As to Nickens and Brantley’s case, Epic Games could hardly convince a court that their “Running Man” emote does not immediately identify the exact same Running Man dance popularized by the pair. However, Epic Games may avoid liability for violating the right of publicity if they can show that the Running Man dance is not widely associated with Nickens and Brantley enough to constitute their likeness. Considering that a substantial amount of people may only know of the dance in relation to the Running Man “challenge” and not necessarily see it as identifying Nickens and Brantley, it is difficult to predict whether it will fall under likeness. Similar can be said for the fourth individual suing Epic Games, Russell Horning (aka Backpack Kid). Horning claims to have become synonymous with the Floss dance, which he performed during an episode of “Saturday Night Live” in 2017. If Epic Games can show that their “Floss” emote simply invokes an association with the Floss dance and not with Horning himself, they could avoid liability for the alleged right of publicity violation.

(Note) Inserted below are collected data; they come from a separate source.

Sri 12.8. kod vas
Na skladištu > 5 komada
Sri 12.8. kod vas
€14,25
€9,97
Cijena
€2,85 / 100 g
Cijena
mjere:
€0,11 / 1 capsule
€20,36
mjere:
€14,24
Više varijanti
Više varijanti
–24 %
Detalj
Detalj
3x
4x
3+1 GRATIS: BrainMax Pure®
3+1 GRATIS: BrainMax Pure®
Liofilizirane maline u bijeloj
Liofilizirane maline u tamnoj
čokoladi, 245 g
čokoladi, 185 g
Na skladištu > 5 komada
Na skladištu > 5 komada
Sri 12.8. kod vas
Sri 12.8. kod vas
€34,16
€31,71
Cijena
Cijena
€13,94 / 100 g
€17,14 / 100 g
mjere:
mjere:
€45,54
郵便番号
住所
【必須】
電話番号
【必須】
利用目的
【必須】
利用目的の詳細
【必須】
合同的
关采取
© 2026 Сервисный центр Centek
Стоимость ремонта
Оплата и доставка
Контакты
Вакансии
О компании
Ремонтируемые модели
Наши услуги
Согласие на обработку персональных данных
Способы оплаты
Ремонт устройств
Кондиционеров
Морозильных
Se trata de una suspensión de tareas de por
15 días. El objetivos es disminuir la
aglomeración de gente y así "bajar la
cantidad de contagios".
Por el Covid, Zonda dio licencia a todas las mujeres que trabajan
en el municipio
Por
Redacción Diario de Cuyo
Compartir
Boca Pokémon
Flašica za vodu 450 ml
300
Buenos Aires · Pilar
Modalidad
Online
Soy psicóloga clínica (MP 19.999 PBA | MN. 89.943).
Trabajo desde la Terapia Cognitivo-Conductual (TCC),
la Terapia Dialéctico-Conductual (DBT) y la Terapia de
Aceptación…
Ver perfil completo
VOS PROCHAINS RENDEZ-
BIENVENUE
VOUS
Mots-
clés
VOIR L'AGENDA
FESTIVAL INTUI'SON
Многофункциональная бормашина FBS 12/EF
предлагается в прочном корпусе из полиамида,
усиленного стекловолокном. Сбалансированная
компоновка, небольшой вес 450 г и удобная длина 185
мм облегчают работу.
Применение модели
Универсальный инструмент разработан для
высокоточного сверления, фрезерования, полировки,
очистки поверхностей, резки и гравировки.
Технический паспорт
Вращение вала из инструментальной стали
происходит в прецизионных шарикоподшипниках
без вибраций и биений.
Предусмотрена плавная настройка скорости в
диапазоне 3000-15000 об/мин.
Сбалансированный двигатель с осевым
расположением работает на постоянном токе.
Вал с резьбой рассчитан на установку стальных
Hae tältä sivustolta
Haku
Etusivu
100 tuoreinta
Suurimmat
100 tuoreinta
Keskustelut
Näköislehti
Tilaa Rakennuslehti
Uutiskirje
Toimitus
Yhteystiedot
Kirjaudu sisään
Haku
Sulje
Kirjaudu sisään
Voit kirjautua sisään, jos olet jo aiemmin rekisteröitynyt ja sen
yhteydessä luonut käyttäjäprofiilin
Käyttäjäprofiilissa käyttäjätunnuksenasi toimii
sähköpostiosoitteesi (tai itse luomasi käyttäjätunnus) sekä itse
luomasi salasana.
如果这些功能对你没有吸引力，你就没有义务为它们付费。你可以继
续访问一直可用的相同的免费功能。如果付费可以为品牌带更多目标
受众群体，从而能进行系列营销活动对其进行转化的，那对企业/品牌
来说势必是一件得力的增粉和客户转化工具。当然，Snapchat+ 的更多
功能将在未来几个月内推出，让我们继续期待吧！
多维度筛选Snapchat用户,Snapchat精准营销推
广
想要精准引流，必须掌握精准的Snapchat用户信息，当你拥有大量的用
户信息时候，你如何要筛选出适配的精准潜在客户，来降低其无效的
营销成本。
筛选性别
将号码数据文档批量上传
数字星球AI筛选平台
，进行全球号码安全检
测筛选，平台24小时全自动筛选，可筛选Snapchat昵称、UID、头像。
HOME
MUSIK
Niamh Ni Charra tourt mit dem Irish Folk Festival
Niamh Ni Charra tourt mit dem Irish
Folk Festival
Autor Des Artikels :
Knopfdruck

In all four cases, a finding that Epic Games violated the right of publicity will depend on whether each plaintiff is able to show that they are immediately associated with their respective dance moves as depicted by the Fortnite emotes. If it is likely that a significant amount of people immediately think of the plaintiff upon viewing the emote at issue, then the plaintiff’s right of publicity should extend to protect the unauthorized use of their dance move.
Student Bio: Hayley Duquette is currently a second-year law student at Suffolk University Law School, concentrating in Intellectual Property. She is a staffer on the Journal of High Technology Law. Prior to law school, Hayley received a Bachelor of Arts Degree in English from Endicott College where she graduated with magna cum laude honors.
Disclaimer: The views expressed in this blog are the views of the author alone and do not represent the views of JHTL or Suffolk University Law School.